» Your task:
Only one stretch of the data below should be repeated: the lines from the line containing "For every named" through the line containing "Kontaktformular (592, 834)", inclusive, exactly as they are.

-------- Data to process --------

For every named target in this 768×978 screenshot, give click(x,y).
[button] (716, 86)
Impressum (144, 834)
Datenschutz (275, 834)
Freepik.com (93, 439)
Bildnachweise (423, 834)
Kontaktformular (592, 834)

--------
-------- Data to process --------

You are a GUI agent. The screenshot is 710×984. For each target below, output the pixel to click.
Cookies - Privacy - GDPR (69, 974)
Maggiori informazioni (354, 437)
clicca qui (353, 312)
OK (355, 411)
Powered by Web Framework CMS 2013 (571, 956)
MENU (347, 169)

--------
-------- Data to process --------

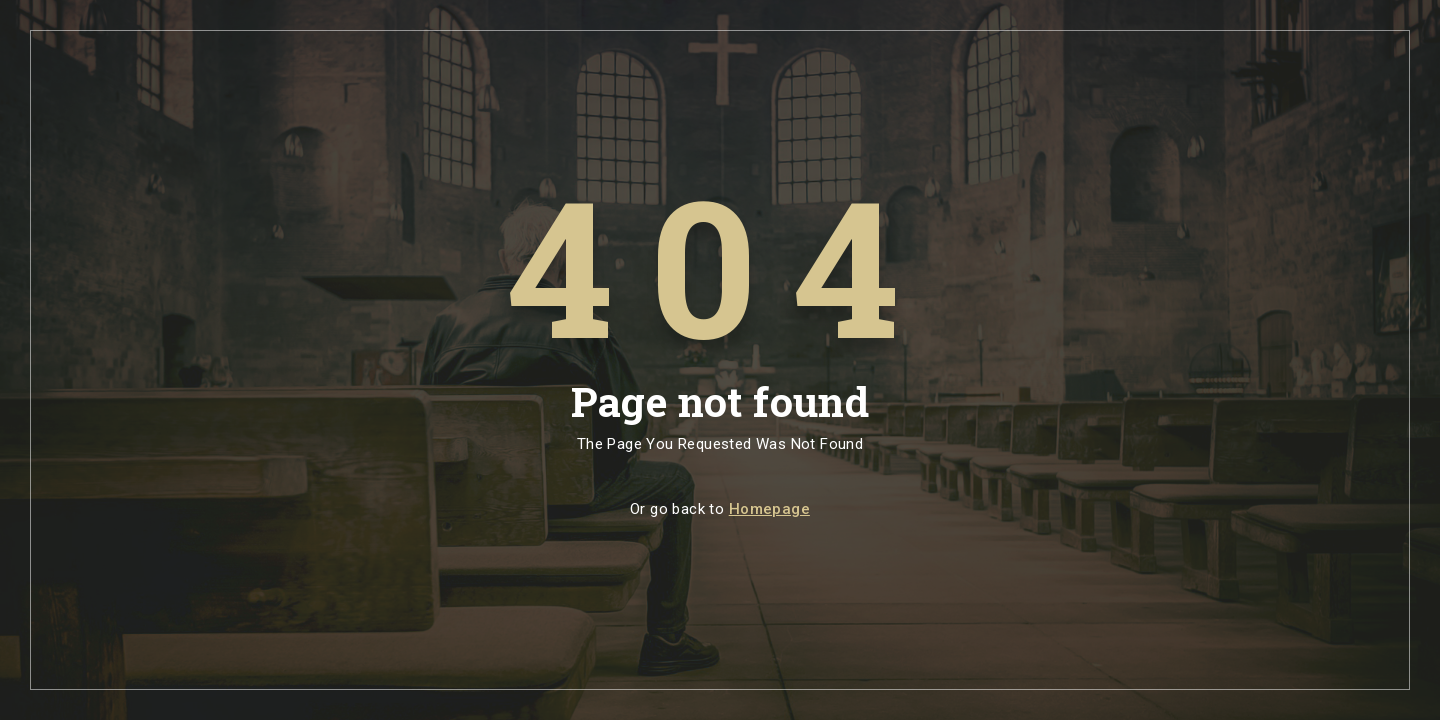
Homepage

--------

» Exercise result:
For every named target in this 768×978 screenshot, give click(x,y).
[button] (716, 86)
Impressum (144, 834)
Datenschutz (275, 834)
Freepik.com (93, 439)
Bildnachweise (423, 834)
Kontaktformular (592, 834)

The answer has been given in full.